Nguyen et al. [13] addressed the challenges of reconstruction of 3D human pose from a single-view image and proposed an innovative spatial-temporal 3D human pose reconstruction framework to process the 3D human pose reconstruction efficiently. The proposed framework relies on inter- and intra-frame relationships in the context of the sequence of the 2D pose. The proposed framework was evaluated and compared with recent works by employing it over the dataset of CMU motion capture. The evaluation results demonstrated that the proposed framework is robust over Gaussian noise, and that it lowers the Euclidean reconstruction error.
Chen et al. [14] discussed the sparse signals issue in distributed compressed sensing (DCS) and gave an example of block-sparse structures to explain the issue. They proposed a backtracking-based adaptive orthogonal matching paradigm for block DCS (DCSBBAOMP) to mitigate the existing challenges in DCS. The proposed paradigm considers multi-channel signal reconstruction instead of single-channel signal reconstruction in the existing block methods. Each iteration of the proposed paradigm involves forward selection and backward removal stages to solve the sparse signals issue. The experimental evaluation of the proposed paradigm demonstrated that it achieved acceptable performance.
To enhance the classification performance of a power quality disturbance, Zhao and Gai [15] introduced a novel hybrid kernel function for the support vector machine. According to them, the classification performance is directly affected by the mathematical model of the kernel function in the support vector machine. Learning and generalization abilities vary according to the different kinds of kernel functions. Along with this statement, the authors introduced a hybrid kernel function by combining two single kernel functions of learning and generalization abilities. The proposed work was experimentally tested over single- and multiple-power quality disturbances, showing that it obtained better performance compared to that of other support vector machines.

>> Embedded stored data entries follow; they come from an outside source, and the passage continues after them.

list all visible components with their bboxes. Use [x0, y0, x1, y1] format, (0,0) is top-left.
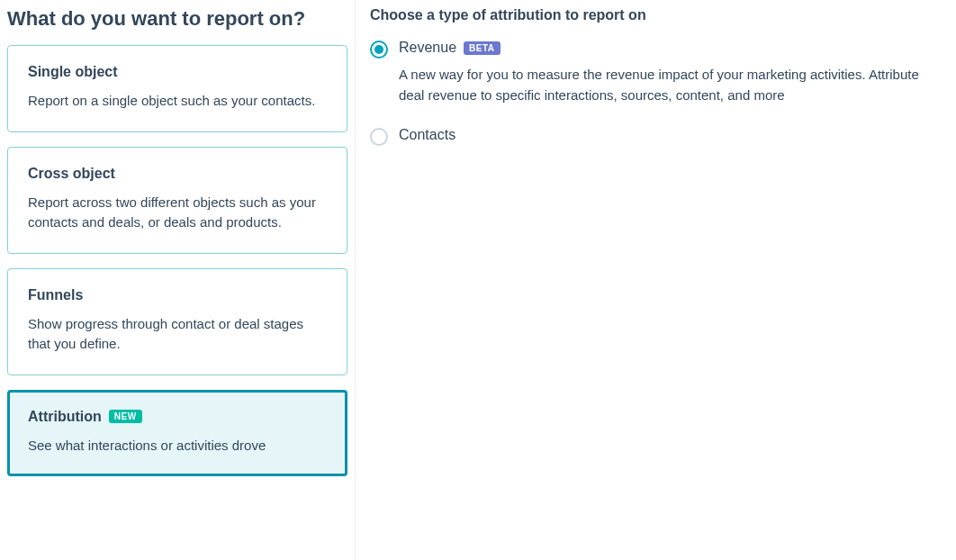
- new-badge: NEW: [109, 410, 142, 423]
- card-title-text: Funnels: [28, 287, 83, 303]
- radio-label-text: Contacts: [399, 127, 455, 143]
- card-single-object[interactable]: Single object Report on a single object …: [7, 45, 347, 132]
- right-heading: Choose a type of attribution to report o…: [370, 7, 934, 23]
- right-panel: Choose a type of attribution to report o…: [356, 0, 956, 560]
- card-cross-object[interactable]: Cross object Report across two different…: [7, 147, 347, 254]
- radio-label: Contacts: [399, 127, 934, 143]
- card-title-text: Cross object: [28, 166, 115, 182]
- radio-icon: [370, 128, 388, 146]
- card-title: Single object: [28, 64, 327, 80]
- card-title: Funnels: [28, 287, 327, 303]
- radio-option-contacts[interactable]: Contacts: [370, 127, 934, 146]
- card-desc: Show progress through contact or deal st…: [28, 314, 327, 355]
- radio-icon: [370, 41, 388, 59]
- card-desc: Report across two different objects such…: [28, 193, 327, 233]
- card-title: Cross object: [28, 166, 327, 182]
- radio-desc: A new way for you to measure the revenue…: [399, 65, 934, 105]
- radio-label-text: Revenue: [399, 40, 456, 56]
- radio-content: Revenue BETA A new way for you to measur…: [399, 40, 934, 105]
- left-panel: What do you want to report on? Single ob…: [0, 0, 356, 560]
- radio-label: Revenue BETA: [399, 40, 934, 56]
- card-title-text: Attribution: [28, 409, 102, 425]
- beta-badge: BETA: [464, 41, 500, 55]
- left-heading: What do you want to report on?: [7, 7, 347, 31]
- radio-option-revenue[interactable]: Revenue BETA A new way for you to measur…: [370, 40, 934, 105]
- card-title-text: Single object: [28, 64, 118, 80]
- card-attribution[interactable]: Attribution NEW See what interactions or…: [7, 390, 347, 477]
- card-funnels[interactable]: Funnels Show progress through contact or…: [7, 268, 347, 375]
- radio-content: Contacts: [399, 127, 934, 143]
- card-desc: Report on a single object such as your c…: [28, 91, 327, 112]
- card-desc: See what interactions or activities drov…: [28, 436, 327, 456]
- card-title: Attribution NEW: [28, 409, 327, 425]
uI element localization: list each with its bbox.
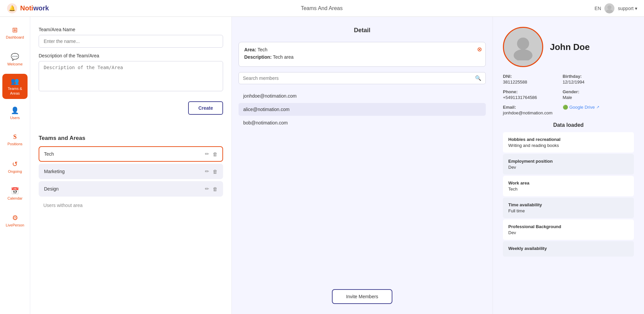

Huang et al. [16] studied the artificial bee colony (ABC) algorithm that adopts scouts, onlooker bees, and employed bees to support first-rate exploration ability. The study pointed out the issue of slow convergence speed due to greedy search and one-dimension strategy. To overcome this issue, the author introduced an artificial bee colony algorithm with special division and intellective search (ABCIS). The proposed methods adopt different search strategies according to different employed bees and onlooker bees for higher efficiency of food source research. The proposed method was simulated to demonstrate its effectiveness.
Choi and Ahn [17] discussed the issue of cloud computing in smart cities to support the necessity of stringent timing. To overcome this issue, they suggested fog computing paradigm, wherein the placement of fog nodes is performed close to the IoT devices. The authors proposed a fog service placement strategy that supports various requirements, such as storage, CPU, and delay. Fog service placement is presented in a large-scale smart city to demonstrate the effectiveness of the fog network in terms of scalability. A logical fog network methodology was followed to provide service placement in the smart city.
Park et al. [18] introduced a SMART home framework for common household applications in the IoT Network. The SMART home is one of the most popular applications of IoT technologies, and the SMART home framework is called an S-mote; it operates all IoT functions in a single application by adding infrared or radio frequency module to general home appliances.